Effectively Access Parquet Formatted Data From Rust

Effectively using Rust to access data in the Parquet format isn’t too dificult, but more detailed examples than those in the official documentation would really help get people started. In this article I’ll present some sample code to fill that gap.

Introduction

The Rust Arrow library arrow-rs has recently become a first-class project outside the main Arrow project.

The Arrow and Parquet projects have undergone a lot of change over the last few years. In 2018 I made a post about working with Parquet data in C++ and within a few months parts of it were out of date. Much of the change directly addressed things I found painful in the build process and with the API.

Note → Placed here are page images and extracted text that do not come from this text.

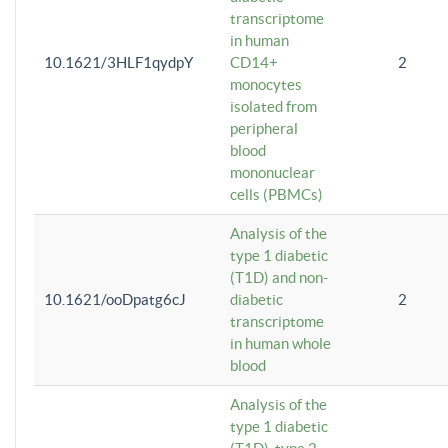
transcriptome
in human
10.1621/3HLF1qydpY
CD14+
2
monocytes
isolated from
peripheral
blood
mononuclear
cells (PBMCs)
Analysis of the
type 1 diabetic
(T1D) and non-
10.1621/ooDpatg6cJ
diabetic
2
transcriptome
in human whole
blood
Analysis of the
type 1 diabetic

So, it wasn’t surprising that when I first checked out Rust support for Parquet and Arrow last winter it looked promising but seemed incomplete. Fast-forward to this summer and it seems like the “rs-arrow” project is ready to learn and use! My first real development project required a few key features I’ll outline in the post. The project was to allow the Stata statistical software to read from Parquet data. While that code has too many Stata specific quirks to make it easy to present as example code, the main points shown here were what made it possible.

In this post I’ll give example code to accomplish each of the following:

Printing the schema including logical and physical column types, column numbers and names
Getting parquet file metadata statistics like numbers of rows and row groups
Reading a subset of columns from the file (a “schema projection”.) Doing this could vastly speed up reads.
Extracting data row by row

All these are possible and fairly easy with Rust if you can see it done. The documentation has some extremely basic example code which may not be enough to get you started, especially if you’re not super familiar with the Parquet and Arrow APIs for Java or C++. To work out what to do you’ll need to read the source code to “rs-arrow”, but even then it helps to know where to look.

For reading Parquet data as records there’s a high-level Arrow backed API, and there is also a low-level Parquet API. Working with schemas is similar to how it works with the Java and C++ Parquet and Arrow APIs.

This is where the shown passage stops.